-- EXERCISE DIRECTIONS --
Stop after the line that contains "マイクロンテクノロジー社、Crucial(クルーシャル)ブランドの販売". Until then, retype each line of the entries exactly from the first one, skipping pictures.

*** GIVEN INFORMATION ***

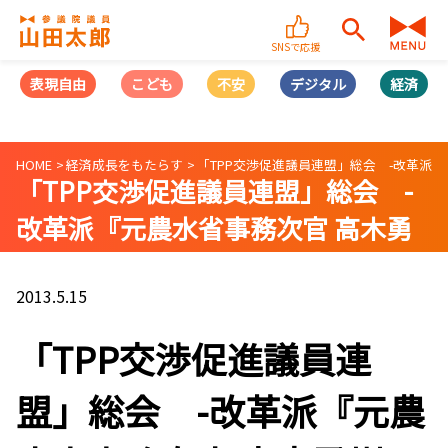
SNSで応援
表現自由
こども
不安
デジタル
経済
HOME
経済成長をもたらす
「TPP交渉促進議員連盟」総会 -改革派
「TPP交渉促進議員連盟」総会 -
改革派『元農水省事務次官 高木勇
樹』氏の講演
2013.5.15
「TPP交渉促進議員連
盟」総会 -改革派『元農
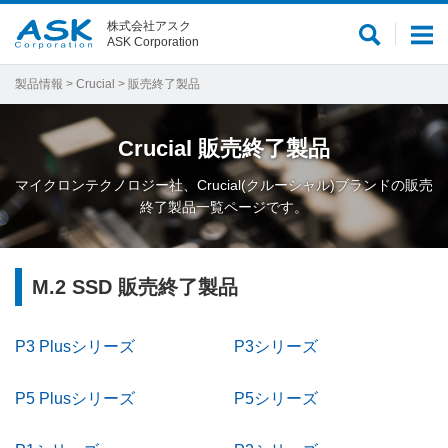
株式会社アスク
サ
メ
ASK Corporation
イ
ニ
ト
ュ
製品情報
>
Crucial
> 販売終了製品
内
ー
検
Crucial
販売終了製品
索
マイクロンテクノロジー社、Crucial(クルーシャル)ブランドの販売
終了製品一覧ページです。
M.2 SSD 販売終了製品
P3 Plusシリーズ
P3シリーズ
P5 Plusシリーズ
P5シリーズ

*** End of GIVEN INFORMATION ***

-- TASK RESULT --
SNSで応援
表現自由
こども
不安
デジタル
経済
HOME
経済成長をもたらす
「TPP交渉促進議員連盟」総会 -改革派
「TPP交渉促進議員連盟」総会 -
改革派『元農水省事務次官 高木勇
樹』氏の講演
2013.5.15
「TPP交渉促進議員連
盟」総会 -改革派『元農
株式会社アスク
サ
メ
ASK Corporation
イ
ニ
ト
ュ
製品情報
>
Crucial
> 販売終了製品
内
ー
検
Crucial
販売終了製品
索
マイクロンテクノロジー社、Crucial(クルーシャル)ブランドの販売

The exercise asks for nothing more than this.